- [Problem requirements]
From the listing below, select every line where the word "gibi" appears.

- [Data for processing]

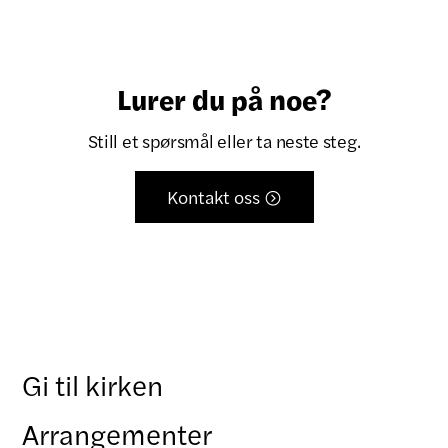
Lurer du på noe?
Still et spørsmål eller ta neste steg.
Kontakt oss

Gi til kirken
Arrangementer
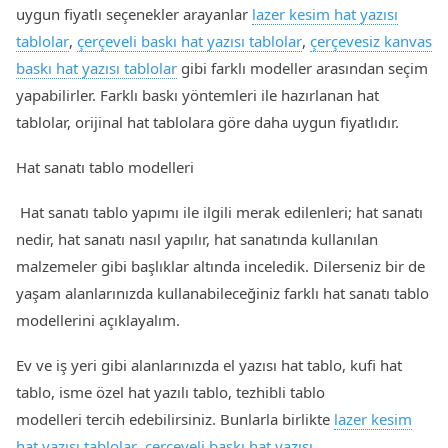
uygun fiyatlı seçenekler arayanlar
lazer kesim hat yazısı
tablolar
,
çerçeveli baskı hat yazısı tablolar
,
çerçevesiz kanvas
baskı hat yazısı tablolar
gibi farklı modeller arasından seçim
yapabilirler. Farklı baskı yöntemleri ile hazırlanan hat
tablolar, orijinal hat tablolara göre daha uygun fiyatlıdır.
Hat sanatı tablo modelleri
Hat sanatı tablo yapımı ile ilgili merak edilenleri; hat sanatı
nedir, hat sanatı nasıl yapılır, hat sanatında kullanılan
malzemeler gibi başlıklar altında inceledik. Dilerseniz bir de
yaşam alanlarınızda kullanabileceğiniz farklı hat sanatı tablo
modellerini açıklayalım.
Ev ve iş yeri gibi alanlarınızda el yazısı hat tablo, kufi hat
tablo, isme özel hat yazılı tablo, tezhibli tablo
modelleri tercih edebilirsiniz. Bunlarla birlikte
lazer kesim
hat yazısı tablolar
,
çerçeveli baskı hat yazısı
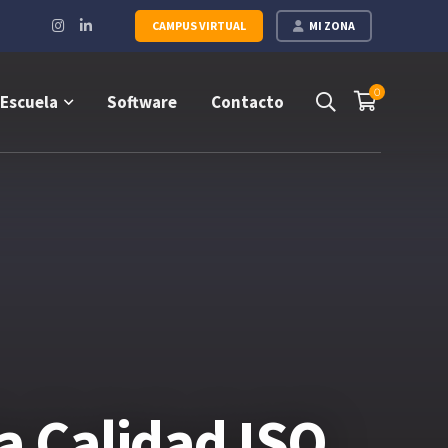
Instagram
LinkedIn
CAMPUS VIRTUAL
MI ZONA
Profile
Profile
0
Escuela
Software
Contacto
a Calidad ISO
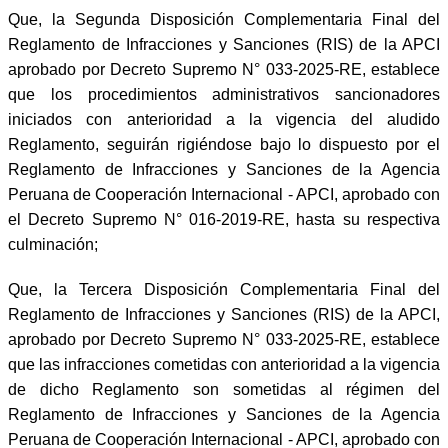
Que, la Segunda Disposición Complementaria Final del
Reglamento de Infracciones y Sanciones (RIS) de la APCI
aprobado por Decreto Supremo N° 033-2025-RE, establece
que los procedimientos administrativos sancionadores
iniciados con anterioridad a la vigencia del aludido
Reglamento, seguirán rigiéndose bajo lo dispuesto por el
Reglamento de Infracciones y Sanciones de la Agencia
Peruana de Cooperación Internacional - APCI, aprobado con
el Decreto Supremo N° 016-2019-RE, hasta su respectiva
culminación;
Que, la Tercera Disposición Complementaria Final del
Reglamento de Infracciones y Sanciones (RIS) de la APCI,
aprobado por Decreto Supremo N° 033-2025-RE, establece
que las infracciones cometidas con anterioridad a la vigencia
de dicho Reglamento son sometidas al régimen del
Reglamento de Infracciones y Sanciones de la Agencia
Peruana de Cooperación Internacional - APCI, aprobado con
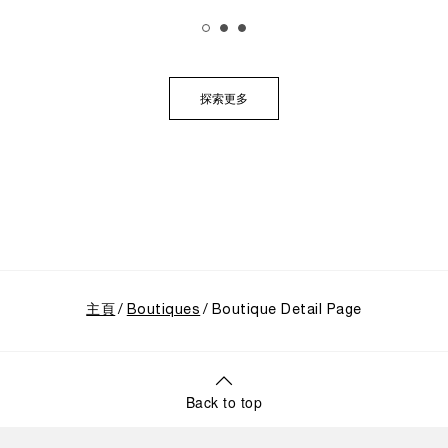
展覽帶領觀者踏上引人入勝的旅程，深入探索沛納海獨
樹一幟的品牌底蘊，從1910年代初期作為義大利海軍指
定供應商的起源開始追溯。展覽特別聚焦於品牌在1993
年迎來的關鍵轉折點：首度向大眾揭開其軍事級創新技
術的神秘面紗，推出首個民用的Luminor系列，並完整呈
探索更多
現其在1997年加入歷峯集團後蓬勃發展的輝煌歷程。
主頁
Boutiques
Boutique Detail Page
Back to top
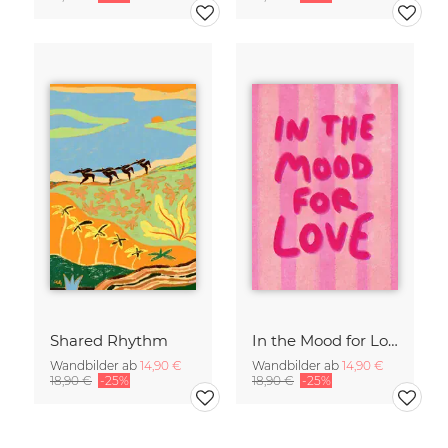
Shared Rhythm
In the Mood for Love - Handlettering
Wandbilder ab
14,90 €
Wandbilder ab
14,90 €
18,90 €
-25%
18,90 €
-25%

- [Solution]
gibi farklı modeller arasından seçim
malzemeler gibi başlıklar altında inceledik. Dilerseniz bir de
Ev ve iş yeri gibi alanlarınızda el yazısı hat tablo, kufi hat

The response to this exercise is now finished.